Bug 211023 - Spurious Kernel errors while ejecting a USB-KEY/USB-drive
Summary: Spurious Kernel errors while ejecting a USB-KEY/USB-drive
Status: NEW
Alias: None
Product: IO/Storage
Classification: Unclassified
Component: Serial ATA (show other bugs)
Hardware: x86-64 Linux
: P1 high
Assignee: Tejun Heo
URL:
Keywords:
Depends on:
Blocks:
 
Reported: 2021-01-04 09:57 UTC by Aurélien Oudelet
Modified: 2021-02-28 21:05 UTC (History)
2 users (show)

See Also:
Kernel Version: 5.10.4
Subsystem:
Regression: Yes
Bisected commit-id:


Attachments
Log when ejecting USB drive with Kernel 5.10.x (5.64 KB, text/plain)
2021-01-04 09:57 UTC, Aurélien Oudelet
Details
Bisection log (2.52 KB, text/plain)
2021-02-12 05:53 UTC, Tom Seewald
Details

Description Aurélien Oudelet 2021-01-04 09:57:18 UTC
Created attachment 294479 [details]
Log when ejecting USB drive with Kernel 5.10.x

We, at Mageia.org, remark a strange behavior when ejecting a USB disk-based device. Kernel seems complain about missing device while udisks has been ejected it.
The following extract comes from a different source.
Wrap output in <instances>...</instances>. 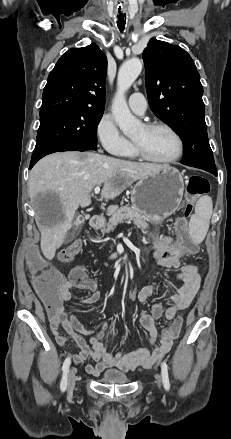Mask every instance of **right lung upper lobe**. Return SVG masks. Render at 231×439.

See attached log.

STEPS TO REPRODUCE
1. Plug a USB-based disk (USB key, USB Harddrive), assuming here it is /dev/sdb
2. Mount partition: # mount /dev/sdb1 /media
3. Remove partition: # eject /dev/sdb1
6. See system logs.

OBSERVED RESULT
kernel: scsi_io_completion_action: 6 callbacks suppressed
kernel: sd 4:0:0:0: [sdb] tag#0 FAILED Result: hostbyte=DID_OK driverbyte=DRIVER_SENSE cmd_age=0s
kernel: sd 4:0:0:0: [sdb] tag#0 Sense Key : Not Ready [current] 
kernel: sd 4:0:0:0: [sdb] tag#0 Add. Sense: Medium not present
kernel: sd 4:0:0:0: [sdb] tag#0 CDB: Read(10) 28 00 00 00 00 00 00 00 01 00
kernel: print_req_error: 6 callbacks suppressed
kernel: blk_update_request: I/O error, dev sdb, sector 0 op 0x0:(READ) flags 0x0 phys_seg 1 prio class 0
kernel: buffer_io_error: 54 callbacks suppressed

See attached log.

We can't reproduce with Kernel-5.9.12 (as we only compiled it before switching to 5.10.x LTS).
We can reproduce with vanilla Kernel 5.10.x (1 to 4).

Here is report in our Bugzilla:
https://bugs.mageia.org/show_bug.cgi?id=27877

Here is report for udisks2:
https://github.com/storaged-project/udisks/issues/827
Comment 1 Pascal Terjan 2021-01-04 13:26:41 UTC
Copying some details here, this happens when the reset command asks the kernel to reread the partition table just after "ejecting" the device, and the kernel can no longer read it. I am not sure there is a valid reason for doing that, but this started to fail with 5.10.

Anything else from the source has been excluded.